El olfato, en cambio, no dispone de sustantivos ni casi de adjetivos. Si se quiere decir cómo huele la madera de pino, debe decirse que huele como madera de pino. La inmensa mayoría de los olores no tienen forma de ser descriptos sino con la mención de la misma sustancia o cosa que los genera.

No existe tampoco un grupo de sustancias relativamente limitadas que puedan ser referidas como aproximadas o parecidas a otras; en el sabor por caso la sal o el azúcar – un determinado alimento de uso extendido – son tomadas como el paradigma de «salado» o «dulce» pero con el olfato no se encuentran establecidas sustancias con olores que puedan llamarse típicos o de referencia.

Los adjetivos para los olores son vagos y de aplicación extendida a otros sentidos: de «fuerte» o «débil» o «suave» o «rico» puede calificarse tanto a un olor, sabor o sonido. «Rancio» o «podrido» es un calificativo práctico relacionado con la calidad, identifica a un conjunto de olores que producen repugnancia y se utiliza, principalmente, para comunicar que un alimento está en mal estado.

Esta falta de detalles en el idioma para con el olfato pudiera primariamente culparse al papel secundario que el olfato cumple; pero dicha condición subalterna es con respecto a la vista. El tacto no es un sentido principal y sin embargo cuenta con mayor cantidad de adjetivos; el sabor depende ciertamente del auxilio del olfato y dispone cuando menos de esos cuatro puntos cardinales: salado, dulce, etc… No así el olfato mismo.

Por tanto, la falta de expresiones descriptivas no puede excusarse en la «jerarquía» del sentido olfato sino, mas bien, en la variedad inmensa de olores y – esto podría ser lo más relevante – en la incapacidad o imposibilidad para agruparlos por categorías como «ásperos» o «amargos» o cosa similar. Para nuestra primitiva concepción, pues, la «cosa» y «el olor de la cosa» son lo mismo o se llaman igual y son biunívocos.

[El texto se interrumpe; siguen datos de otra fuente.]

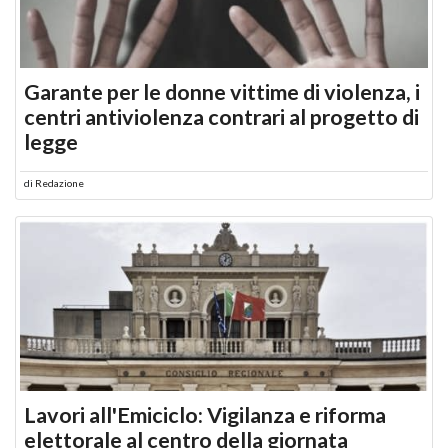
Garante per le donne vittime di violenza, i
centri antiviolenza contrari al progetto di
legge
di
Redazione
Lavori all'Emiciclo: Vigilanza e riforma
elettorale al centro della giornata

Como en la teoría de los conjuntos, a cada miembro del conjunto «A» (una cosa concreta o una cosa perteneciente a una determinada especie) corresponde un objeto del conjunto «B» (un olor).  La falta de «nombres de olores» podría deberse a que el objeto y su olor van asociados, se llaman igual, la primer percepción o identificación del objeto ES el olor.

Viendo ciertos mamíferos como los perros o el comportamiento de los bebés humanos al nacer está claro que la identificación de los objetos por su olor es lo primario.  Una cosa es lo que huele ser, luego le aparecerán detalles como ser de color rojo y suave al tacto.

A posteriori la tradición oral y después la historia escrita disimulan la presencia del olor en nuestras percepciones. No disponemos de «nombres de olores» y por tanto se habla y escribe poco de ellos; no obstante, al nombrar cada cosa a su olor se está nombrando.